After the columns are constructed, the new_table() function can be used to construct a table HDU. We can either go through the column definition object:
>>> coldefs = pyfits.ColDefs([c1, c2, c3, c4, c5]) >>> tbhdu = pyfits.new_table(coldefs)
or directly use the new_table() function:
>>> tbhdu = pyfits.new_table([c1, c2, c3, c4, c5])
A look of the newly created HDU’s header will show that relevant keywords are properly populated:
>>> tbhdu.header XTENSION = 'BINTABLE' / binary table extension BITPIX = 8 / array data type NAXIS = 2 / number of array dimensions NAXIS1 = 4025 / length of dimension 1 NAXIS2 = 4 / length of dimension 2 PCOUNT = 0 / number of group parameters GCOUNT = 1 / number of groups TFIELDS = 5 / number of table fields TTYPE1 = 'target ' TFORM1 = '10A ' TTYPE2 = 'counts ' TFORM2 = 'J ' TUNIT2 = 'DN ' TTYPE3 = 'notes ' TFORM3 = '10A ' TTYPE4 = 'spectrum' TFORM4 = '1000E ' TTYPE5 = 'flag ' TFORM5 = 'L '
Warning: It should be noted that when creating a new table with new_table(), an in-memory copy of all of the input column arrays is created. This is because it is not guaranteed that the columns are arranged contiguously in memory in row-major order (in fact, they are most likely not), so they have to be combined into a new array.
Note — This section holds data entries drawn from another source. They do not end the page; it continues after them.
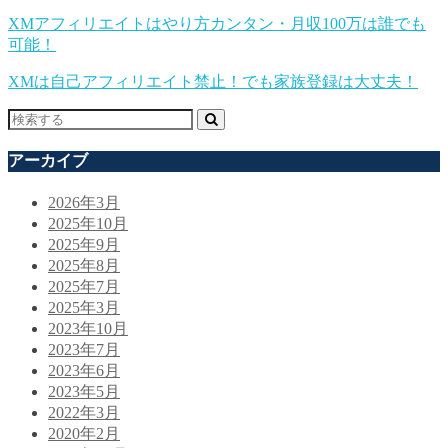
XMアフィリエイトはやり方カンタン・月収100万は誰でも
可能！
XMは自己アフィリエイト禁止！でも家族登録は大丈夫！
アーカイブ
2026年3月
2025年10月
2025年9月
2025年8月
2025年7月
2025年3月
2023年10月
2023年7月
2023年6月
2023年5月
2022年3月
2020年2月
However, if the array data is already contiguous in memory, such as in an existing record array, a kludge can be used to create a new table HDU without any copying. First, create the Columns as before, but without using the array= argument:
>>> c1 = Column(name='target', format='10A') ...
Then call new_table():
>>> tbhdu = pyfits.new_table([c1, c2, c3, c4, c5])
This will create a new table HDU as before, with the correct column definitions, but an empty data section. Now simply assign your array directly to the HDU’s data attribute:
>>> tbhdu.data = mydata
In a future version of PyFITS table creation will be simplified and this process won’t be necessary.